WORK REQUIRED
All of the entries should be restated word for word, but without their pictures.
:: DATA TO EXAMINE ::
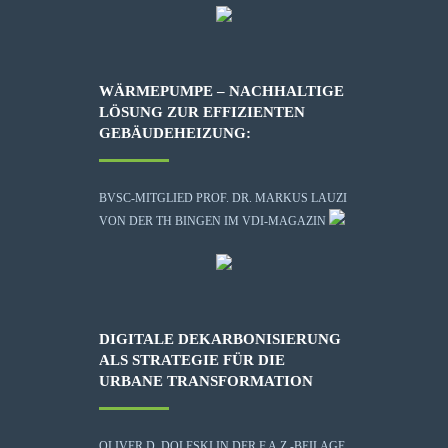
WÄRMEPUMPE – NACHHALTIGE
LÖSUNG ZUR EFFIZIENTEN
GEBÄUDEHEIZUNG:
BVSC-MITGLIED PROF. DR. MARKUS LAUZI
VON DER TH BINGEN IM VDI-MAGAZIN
DIGITALE DEKARBONISIERUNG
ALS STRATEGIE FÜR DIE
URBANE TRANSFORMATION
OLIVER D. DOLESKI IN DER F.A.Z.-BEILAGE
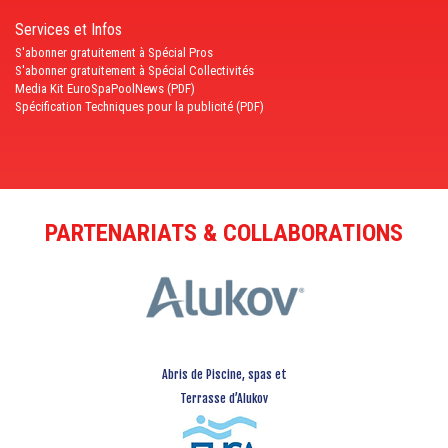
Services et Infos
S'abonner gratuitement à Spécial Pros
S'abonner gratuitement à Spécial Collectivités
Media Kit EuroSpaPoolNews (PDF)
Spécification Techniques pour la publicité (PDF)
PARTENARIATS & COLLABORATIONS
Abris de Piscine, spas et
Terrasse d’Alukov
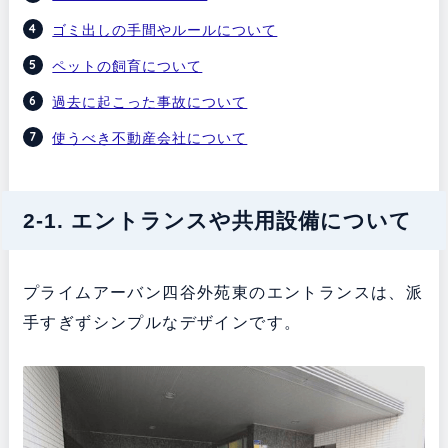
ゴミ出しの手間やルールについて
ペットの飼育について
過去に起こった事故について
使うべき不動産会社について
2-1. エントランスや共用設備について
プライムアーバン四谷外苑東のエントランスは、派
手すぎずシンプルなデザインです。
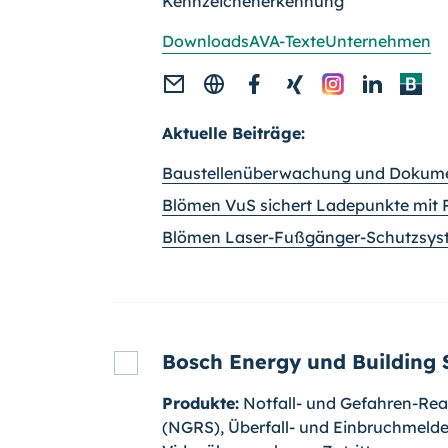
Kennzeichenerkennung
Downloads
AVA-Texte
Unternehmen
Aktuelle Beiträge:
Baustellenüberwachung und Dokumen
Blömen VuS sichert Ladepunkte mit 
Blömen Laser-Fußgänger-Schutzsyste
Bosch Energy und Building 
Produkte:
Notfall- und Gefahren-Re
(NGRS), Überfall- und Einbruchmeld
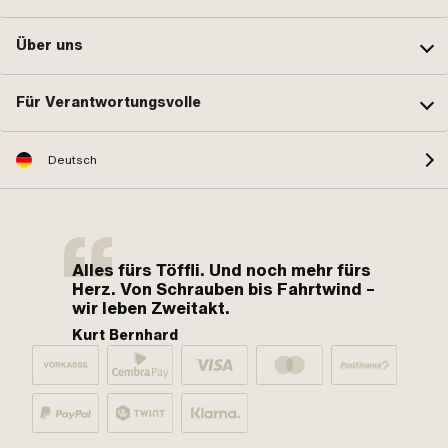
Über uns
Für Verantwortungsvolle
Deutsch
Alles fürs Töffli. Und noch mehr fürs
Herz. Von Schrauben bis Fahrtwind –
wir leben Zweitakt.
Kurt Bernhard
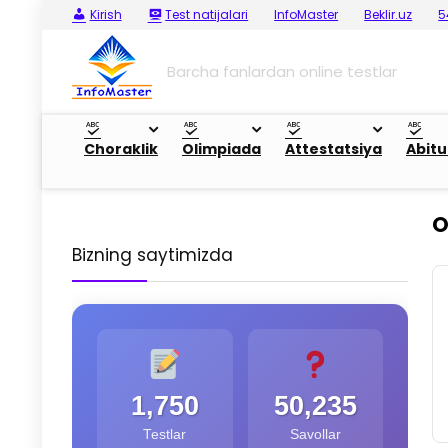
Kirish
Test natijalari
InfoMaster
Beklir.uz
5
Barcha fanlardan online testlar
Choraklik
Olimpiada
Attestatsiya
Abitu
O
Bizning saytimizda
1,750
50,235
Testlar
Savollar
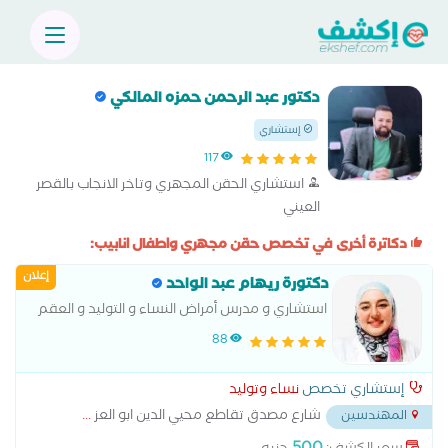
دكتور عبد الرحمن حمزه المالكي
إستشاري
117
استشاري الحقن المجهري وتاخر الانجاب بالقصر
العيني
دكاترة أخرى في تخصص حقن مجهري واطفال انابيب:
إعلان
دكتورة ريهام عبد الواحد
استشاري و مدرس أمراض النساء و التوليد و العقم
كلية طب القصر العينى جامعة القاهرة
88
إستشاري تخصص
نساء وتوليد
شارع مصدق تقاطع محيي الدين ابو العز
...
المهندسين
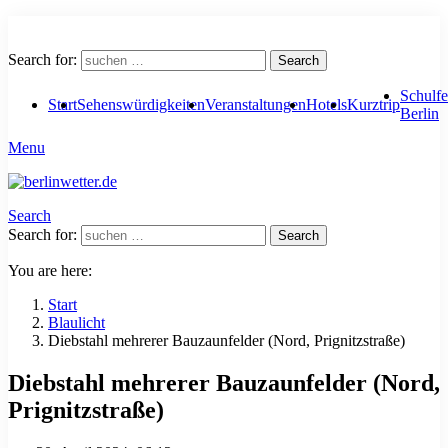
Search for:
Search
Schulfe
Start
Sehenswürdigkeiten
Veranstaltungen
Hotels
Kurztrip
Berlin
Menu
Search
Search for:
Search
You are here:
Start
Blaulicht
Diebstahl mehrerer Bauzaunfelder (Nord, Prignitzstraße)
Diebstahl mehrerer Bauzaunfelder (Nord,
Prignitzstraße)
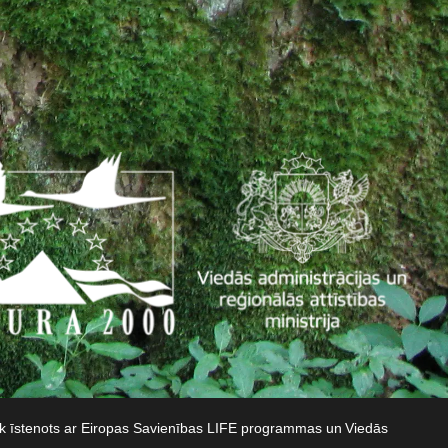
iek īstenots ar Eiropas Savienības LIFE programmas un Viedās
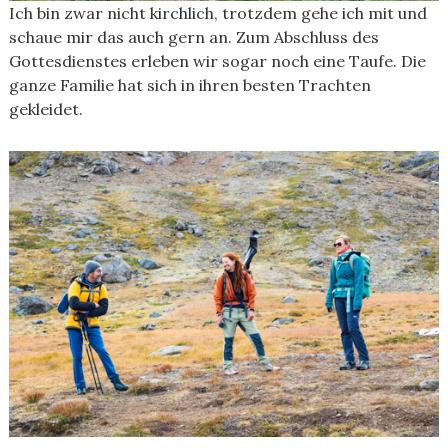
Ich bin zwar nicht kirchlich, trotzdem gehe ich mit und
schaue mir das auch gern an. Zum Abschluss des
Gottesdienstes erleben wir sogar noch eine Taufe. Die
ganze Familie hat sich in ihren besten Trachten
gekleidet.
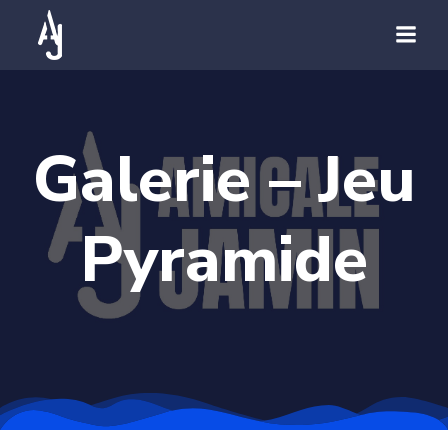
Galerie – Jeu
Pyramide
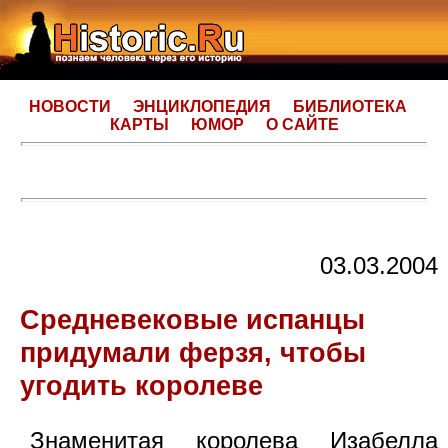
НОВОСТИ
ЭНЦИКЛОПЕДИЯ
БИБЛИОТЕКА
КАРТЫ
ЮМОР
О САЙТЕ
03.03.2004
Средневековые испанцы
придумали ферзя, чтобы
угодить королеве
Знаменитая королева Изабелла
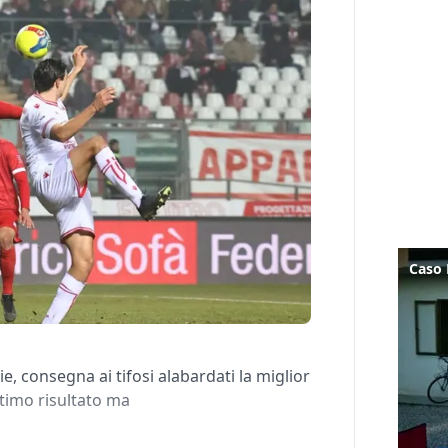
e, consegna ai tifosi alabardati la miglior
ttimo risultato ma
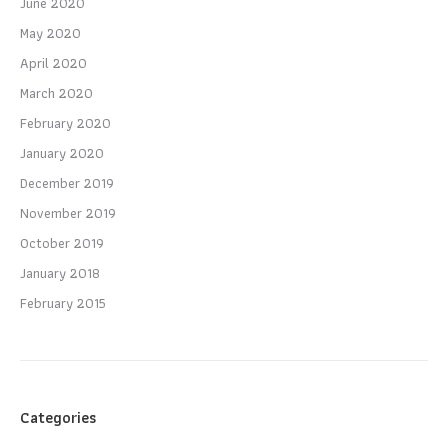
June 2020
May 2020
April 2020
March 2020
February 2020
January 2020
December 2019
November 2019
October 2019
January 2018
February 2015
Categories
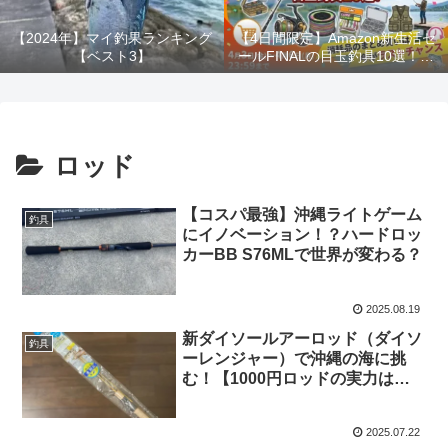
【2024年】マイ釣果ランキング
【4日間限定】Amazon新生活セ
【ベスト3】
ールFINALの目玉釣具10選！消
耗品のまとめ買いは今がラスト
チャンス！！
ロッド
【コスパ最強】沖縄ライトゲーム
釣具
にイノベーション！？ハードロッ
カーBB S76MLで世界が変わる？
2025.08.19
新ダイソールアーロッド（ダイソ
釣具
ーレンジャー）で沖縄の海に挑
む！【1000円ロッドの実力は？
インプレ】
2025.07.22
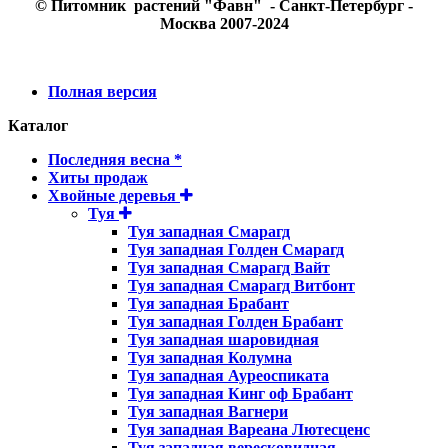
© Питомник растений "Фавн" - Санкт-Петербург -
Москва 2007-2024
Полная версия
Каталог
Последняя весна *
Хиты продаж
Хвойные деревья
Туя
Туя западная Смарагд
Туя западная Голден Смарагд
Туя западная Смарагд Вайт
Туя западная Смарагд Витбонт
Туя западная Брабант
Туя западная Голден Брабант
Туя западная шаровидная
Туя западная Колумна
Туя западная Ауреоспиката
Туя западная Кинг оф Брабант
Туя западная Вагнери
Туя западная Вареана Лютесценс
Туя западная вересковидная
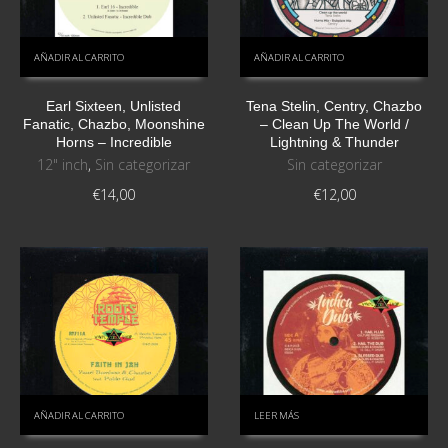
AÑADIR AL CARRITO
AÑADIR AL CARRITO
Earl Sixteen, Unlisted
Tena Stelin, Centry, Chazbo
Fanatic, Chazbo, Moonshine
‎– Clean Up The World /
Horns ‎– Incredible
Lightning & Thunder
12" inch
,
Sin categorizar
Sin categorizar
€
14,00
€
12,00
AÑADIR AL CARRITO
LEER MÁS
:::
RESULT
WÄRMEPUMPE – NACHHALTIGE
LÖSUNG ZUR EFFIZIENTEN
GEBÄUDEHEIZUNG:
BVSC-MITGLIED PROF. DR. MARKUS LAUZI
VON DER TH BINGEN IM VDI-MAGAZIN
DIGITALE DEKARBONISIERUNG
ALS STRATEGIE FÜR DIE
URBANE TRANSFORMATION
OLIVER D. DOLESKI IN DER F.A.Z.-BEILAGE
Services et Infos
S'abonner gratuitement à Spécial Pros
S'abonner gratuitement à Spécial Collectivités
Media Kit EuroSpaPoolNews (PDF)
Spécification Techniques pour la publicité (PDF)
PARTENARIATS & COLLABORATIONS
Abris de Piscine, spas et
Terrasse d’Alukov
ゴミ出しの手間やルールについて
ペットの飼育について
過去に起こった事故について
使うべき不動産会社について
2-1. エントランスや共用設備について
プライムアーバン四谷外苑東のエントランスは、派
手すぎずシンプルなデザインです。
Kennzeichenerkennung
Downloads
AVA-Texte
Unternehmen
Aktuelle Beiträge:
Baustellenüberwachung und Dokumen
Blömen VuS sichert Ladepunkte mit 
Blömen Laser-Fußgänger-Schutzsyste
Bosch Energy und Building 
Produkte:
Notfall- und Gefahren-Re
(NGRS), Überfall- und Einbruchmeld
Über uns
Für Verantwortungsvolle
Deutsch
Alles fürs Töffli. Und noch mehr fürs
Herz. Von Schrauben bis Fahrtwind –
wir leben Zweitakt.
Kurt Bernhard
Kirish
Test natijalari
InfoMaster
Beklir.uz
5
Barcha fanlardan online testlar
Choraklik
Olimpiada
Attestatsiya
Abitu
O
Bizning saytimizda
1,750
50,235
Testlar
Savollar
دكتور عبد الرحمن حمزه المالكي
إستشاري
117
استشاري الحقن المجهري وتاخر الانجاب بالقصر
العيني
دكاترة أخرى في تخصص حقن مجهري واطفال انابيب:
إعلان
دكتورة ريهام عبد الواحد
استشاري و مدرس أمراض النساء و التوليد و العقم
كلية طب القصر العينى جامعة القاهرة
88
إستشاري تخصص
نساء وتوليد
شارع مصدق تقاطع محيي الدين ابو العز
...
المهندسين
Search for:
Search
Schulfe
Start
Sehenswürdigkeiten
Veranstaltungen
Hotels
Kurztrip
Berlin
Menu
Search
Search for:
Search
You are here:
Start
Blaulicht
Diebstahl mehrerer Bauzaunfelder (Nord, Prignitzstraße)
Diebstahl mehrerer Bauzaunfelder (Nord,
Prignitzstraße)
iek īstenots ar Eiropas Savienības LIFE programmas un Viedās
Ich bin zwar nicht kirchlich, trotzdem gehe ich mit und
schaue mir das auch gern an. Zum Abschluss des
Gottesdienstes erleben wir sogar noch eine Taufe. Die
ganze Familie hat sich in ihren besten Trachten
gekleidet.
Galerie – Jeu
Pyramide
НОВОСТИ
ЭНЦИКЛОПЕДИЯ
БИБЛИОТЕКА
КАРТЫ
ЮМОР
О САЙТЕ
03.03.2004
Средневековые испанцы
придумали ферзя, чтобы
угодить королеве
Знаменитая королева Изабелла
e, consegna ai tifosi alabardati la miglior
ttimo risultato ma
June 2020
May 2020
April 2020
March 2020
February 2020
January 2020
December 2019
November 2019
October 2019
January 2018
February 2015
Categories
【2024年】マイ釣果ランキング
【4日間限定】Amazon新生活セ
【ベスト3】
ールFINALの目玉釣具10選！消
耗品のまとめ買いは今がラスト
チャンス！！
ロッド
【コスパ最強】沖縄ライトゲーム
釣具
にイノベーション！？ハードロッ
カーBB S76MLで世界が変わる？
2025.08.19
新ダイソールアーロッド（ダイソ
釣具
ーレンジャー）で沖縄の海に挑
む！【1000円ロッドの実力は？
インプレ】
2025.07.22
© Питомник растений "Фавн" - Санкт-Петербург -
Москва 2007-2024
Полная версия
Каталог
Последняя весна *
Хиты продаж
Хвойные деревья
Туя
Туя западная Смарагд
Туя западная Голден Смарагд
Туя западная Смарагд Вайт
Туя западная Смарагд Витбонт
Туя западная Брабант
Туя западная Голден Брабант
Туя западная шаровидная
Туя западная Колумна
Туя западная Ауреоспиката
Туя западная Кинг оф Брабант
Туя западная Вагнери
Туя западная Вареана Лютесценс
Туя западная вересковидная
AÑADIR AL CARRITO
AÑADIR AL CARRITO
Earl Sixteen, Unlisted
Tena Stelin, Centry, Chazbo
Fanatic, Chazbo, Moonshine
‎– Clean Up The World /
Horns ‎– Incredible
Lightning & Thunder
12" inch
,
Sin categorizar
Sin categorizar
€
14,00
€
12,00
AÑADIR AL CARRITO
LEER MÁS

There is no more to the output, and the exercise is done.